*YOUR GOAL*: An exact reproduction of all the data is needed, with no images in it.

Stored items
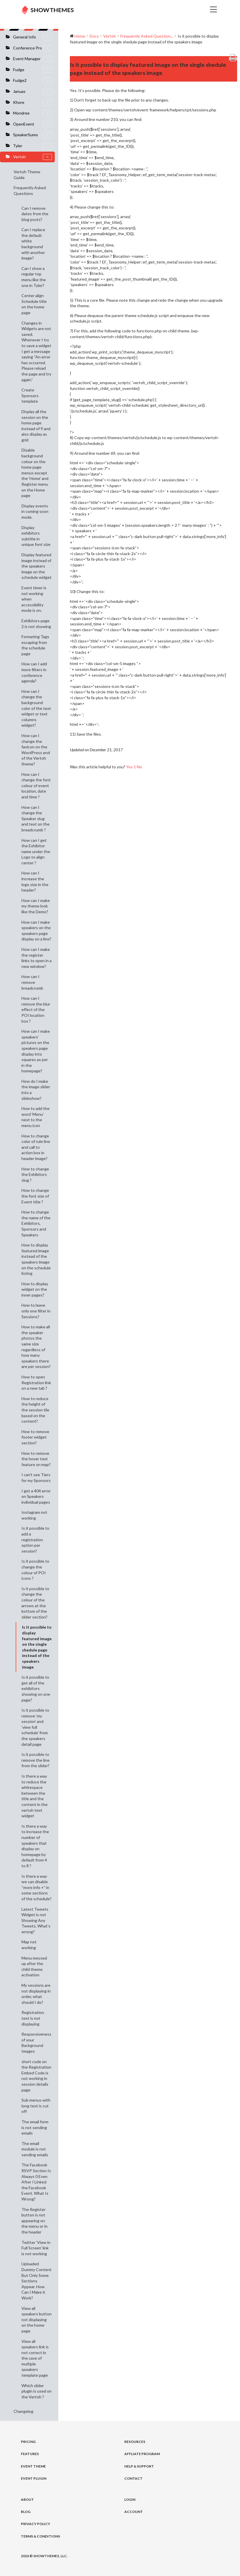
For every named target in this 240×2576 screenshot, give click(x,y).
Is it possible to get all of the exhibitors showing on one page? (35, 1688)
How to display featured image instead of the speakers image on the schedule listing (36, 1259)
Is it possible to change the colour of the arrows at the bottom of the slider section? (35, 1602)
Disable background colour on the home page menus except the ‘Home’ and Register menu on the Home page (34, 473)
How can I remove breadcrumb (32, 982)
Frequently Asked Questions (30, 190)
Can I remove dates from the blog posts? (34, 214)
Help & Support (139, 2466)
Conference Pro (32, 48)
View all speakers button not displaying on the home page (36, 2319)
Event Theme (33, 2466)
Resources (134, 2441)
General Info (32, 37)
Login (129, 2499)
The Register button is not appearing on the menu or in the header (34, 2220)
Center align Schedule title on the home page (34, 304)
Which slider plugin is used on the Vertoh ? (36, 2391)
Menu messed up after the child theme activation (34, 1966)
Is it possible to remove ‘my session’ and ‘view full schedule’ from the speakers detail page (35, 1727)
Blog (25, 2511)
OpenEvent (32, 124)
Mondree (32, 113)
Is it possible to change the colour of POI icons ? (35, 1570)
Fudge (32, 70)
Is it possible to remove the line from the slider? (35, 1760)
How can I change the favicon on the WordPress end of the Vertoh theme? (35, 749)
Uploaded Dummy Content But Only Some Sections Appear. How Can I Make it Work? (36, 2280)
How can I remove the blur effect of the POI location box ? (35, 1009)
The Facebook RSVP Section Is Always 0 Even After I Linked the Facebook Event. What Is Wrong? (36, 2181)
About (27, 2499)
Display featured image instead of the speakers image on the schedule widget (36, 566)
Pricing (28, 2441)
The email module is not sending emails (34, 2149)
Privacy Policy (35, 2524)
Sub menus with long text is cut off (35, 2106)
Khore (32, 103)
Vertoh (32, 157)
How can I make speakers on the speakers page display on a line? (36, 931)
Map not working (29, 1944)
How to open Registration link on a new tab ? (36, 1382)
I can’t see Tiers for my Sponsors (36, 1477)
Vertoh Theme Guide (27, 174)
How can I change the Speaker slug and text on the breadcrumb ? (35, 818)
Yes (131, 766)
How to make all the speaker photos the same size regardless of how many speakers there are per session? (36, 1346)
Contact (133, 2478)
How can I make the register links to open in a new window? (36, 958)
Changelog (23, 2411)
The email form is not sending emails (34, 2127)
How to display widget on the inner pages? (34, 1289)
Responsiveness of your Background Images (36, 2043)
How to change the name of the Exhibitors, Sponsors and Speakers (35, 1223)
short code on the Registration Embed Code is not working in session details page (36, 2075)
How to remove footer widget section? (35, 1437)
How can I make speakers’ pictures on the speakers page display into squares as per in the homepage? (35, 1051)
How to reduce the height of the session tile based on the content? (35, 1410)
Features (30, 2454)
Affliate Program (142, 2454)
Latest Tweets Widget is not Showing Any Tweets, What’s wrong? (35, 1920)
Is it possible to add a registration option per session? (35, 1539)
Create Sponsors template (30, 395)
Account (133, 2511)
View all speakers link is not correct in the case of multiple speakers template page (35, 2358)
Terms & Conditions (40, 2536)
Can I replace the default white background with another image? (33, 243)
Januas (32, 92)
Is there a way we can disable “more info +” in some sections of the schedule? (36, 1887)
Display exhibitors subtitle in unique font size (35, 536)
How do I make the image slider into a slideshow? (35, 1090)
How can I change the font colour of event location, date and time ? (36, 785)
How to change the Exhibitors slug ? (35, 1174)
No (139, 766)
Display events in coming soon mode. (34, 511)
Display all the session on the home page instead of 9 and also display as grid (35, 425)
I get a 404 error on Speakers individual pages (36, 1496)
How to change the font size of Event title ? (35, 1196)
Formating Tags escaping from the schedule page (35, 645)
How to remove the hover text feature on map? (36, 1459)
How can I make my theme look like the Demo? (35, 906)
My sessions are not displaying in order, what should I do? (36, 1994)
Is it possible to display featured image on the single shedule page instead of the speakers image (37, 1647)
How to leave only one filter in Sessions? (35, 1311)
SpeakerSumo (32, 135)
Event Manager (32, 59)
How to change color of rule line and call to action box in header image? (35, 1147)
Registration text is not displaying (32, 2018)
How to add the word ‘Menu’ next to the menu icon (35, 1117)
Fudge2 (32, 81)
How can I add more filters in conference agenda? (34, 672)
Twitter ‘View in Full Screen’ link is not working (35, 2248)
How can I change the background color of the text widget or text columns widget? (36, 708)
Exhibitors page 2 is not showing (36, 623)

*TASK RESULT*:
For every named target in this 240×2576 screenshot, give click(x,y).
Is it possible to get all of the exhibitors showing on one page? (35, 1688)
How to display featured image instead of the speakers image on the schedule listing (36, 1259)
Is it possible to change the colour of the arrows at the bottom of the slider section? (35, 1602)
Disable background colour on the home page menus except the ‘Home’ and Register menu on the Home page (34, 473)
How can I remove breadcrumb (32, 982)
Frequently Asked Questions (30, 190)
Can I remove dates from the blog posts? (34, 214)
Help & Support (139, 2466)
Conference Pro (32, 48)
View all speakers button not displaying on the home page (36, 2319)
Event Theme (33, 2466)
Resources (134, 2441)
General Info (32, 37)
Login (129, 2499)
The Register button is not appearing on the menu or in the header (34, 2220)
Center align Schedule title on the home page (34, 304)
Which slider plugin is used on the Vertoh ? (36, 2391)
Menu messed up after the child theme activation (34, 1966)
Is it possible to remove ‘my session’ and ‘view full schedule’ from the speakers detail page (35, 1727)
Blog (25, 2511)
OpenEvent (32, 124)
Mondree (32, 113)
Is it possible to change the colour of POI icons ? (35, 1570)
Fudge (32, 70)
Is it possible to remove the line from the slider? (35, 1760)
How can I change the favicon on the WordPress end of the Vertoh theme? (35, 749)
Uploaded Dummy Content But Only Some Sections Appear. How Can I Make it Work? (36, 2280)
How can I remove the blur effect of the POI location box ? (35, 1009)
The Facebook RSVP Section Is Always 0 Even After I Linked the Facebook Event. What Is Wrong? (36, 2181)
About (27, 2499)
Display featured image instead of the speakers image on the schedule widget (36, 566)
Pricing (28, 2441)
The email module is not sending emails (34, 2149)
Privacy Policy (35, 2524)
Sub menus with long text is cut off (35, 2106)
Khore (32, 103)
Vertoh (32, 157)
How can I make speakers on the speakers page display on a line? (36, 931)
Map not working (29, 1944)
How to open Registration link on a new tab ? (36, 1382)
I can’t see Tiers for my Sponsors (36, 1477)
Vertoh Theme Guide (27, 174)
How can I change the Speaker slug and text on the breadcrumb ? (35, 818)
Yes (131, 766)
How to make all the speaker photos the same size regardless of how many speakers there are per session? (36, 1346)
Contact (133, 2478)
How can I make the register links to open in a new window? (36, 958)
Changelog (23, 2411)
The email form is not sending emails (34, 2127)
How to display widget on the inner pages? (34, 1289)
Responsiveness of your Background Images (36, 2043)
How to change the name of the Exhibitors, Sponsors and Speakers (35, 1223)
short code on the Registration Embed Code is not working in session details page (36, 2075)
How to remove footer widget section? (35, 1437)
How can I make speakers’ pictures on the speakers page display into squares as per in the homepage? (35, 1051)
How to reduce the height of the session tile based on the content? (35, 1410)
Features (30, 2454)
Affliate Program (142, 2454)
Latest Tweets Widget is not Showing Any Tweets, What’s wrong? (35, 1920)
Is it possible to add a registration option per session? (35, 1539)
Create Sponsors template (30, 395)
Account (133, 2511)
View all speakers link is not correct in the case of multiple speakers template page (35, 2358)
Terms & Conditions (40, 2536)
Can I replace the default white background with another image? (33, 243)
Januas (32, 92)
Is there a way we can disable “more info +” in some sections of the schedule? (36, 1887)
Display exhibitors subtitle in unique font size (35, 536)
How do I make the image slider into a slideshow? (35, 1090)
How can I change the font colour of event location, date and time ? (36, 785)
How to change the Exhibitors slug ? (35, 1174)
No (139, 766)
Display events in coming soon mode. (34, 511)
Display all the session on the home page instead of 9 and also display as grid (35, 425)
I get a 404 error on Speakers individual pages (36, 1496)
How to change the font size of Event title ? (35, 1196)
Formating Tags escaping from the schedule page (35, 645)
How to remove the hover text feature on map? (36, 1459)
How can I make my theme look like the Demo? (35, 906)
My sessions are not displaying in order, what should I do? (36, 1994)
Is it possible to display featured image on the single shedule page instead of the speakers image (37, 1647)
How to leave only one filter in Sessions? (35, 1311)
SpeakerSumo (32, 135)
Event Manager (32, 59)
How to change color of rule line and call to action box in header image? (35, 1147)
Registration text is not displaying (32, 2018)
How to add the word ‘Menu’ next to the menu icon (35, 1117)
Fudge2 (32, 81)
How can I add more filters in conference agenda? (34, 672)
Twitter ‘View in Full Screen’ link is not working (35, 2248)
How can I change the background color of the text widget or text columns widget? (36, 708)
Exhibitors page 2 is not showing (36, 623)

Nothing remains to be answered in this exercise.